- [Data shown]
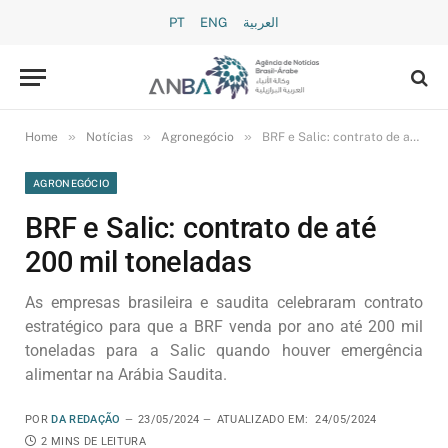
PT
ENG
العربية
»
»
»
Home
Notícias
Agronegócio
BRF e Salic: contrato de até 200 mil toneladas
AGRONEGÓCIO
BRF e Salic: contrato de até
200 mil toneladas
As empresas brasileira e saudita celebraram contrato
estratégico para que a BRF venda por ano até 200 mil
toneladas para a Salic quando houver emergência
alimentar na Arábia Saudita.
POR
DA REDAÇÃO
23/05/2024
ATUALIZADO EM:
24/05/2024
2 MINS DE LEITURA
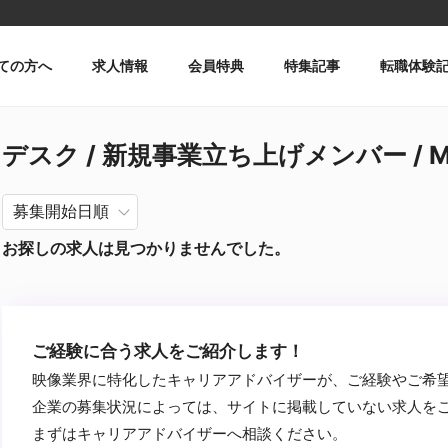
ての方へ
求人情報
会員特典
特集記事
転職体験
デスク / 新規事業立ち上げメンバー / Me
お探しの求人は見つかりませんでした。
ご経験に合う求人をご紹介します！
映像業界に特化したキャリアアドバイザーが、ご経験やご希
企業の募集状況によっては、サイトに掲載していない求人を
まずはキャリアアドバイザーへ相談ください。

- [What is needed]
In full and without error, repeat the listing above, omitting its images.

- [Exercise solution]
PT
ENG
العربية
»
»
»
Home
Notícias
Agronegócio
BRF e Salic: contrato de até 200 mil toneladas
AGRONEGÓCIO
BRF e Salic: contrato de até
200 mil toneladas
As empresas brasileira e saudita celebraram contrato
estratégico para que a BRF venda por ano até 200 mil
toneladas para a Salic quando houver emergência
alimentar na Arábia Saudita.
POR
DA REDAÇÃO
23/05/2024
ATUALIZADO EM:
24/05/2024
2 MINS DE LEITURA
ての方へ
求人情報
会員特典
特集記事
転職体験
デスク / 新規事業立ち上げメンバー / Me
お探しの求人は見つかりませんでした。
ご経験に合う求人をご紹介します！
映像業界に特化したキャリアアドバイザーが、ご経験やご希
企業の募集状況によっては、サイトに掲載していない求人を
まずはキャリアアドバイザーへ相談ください。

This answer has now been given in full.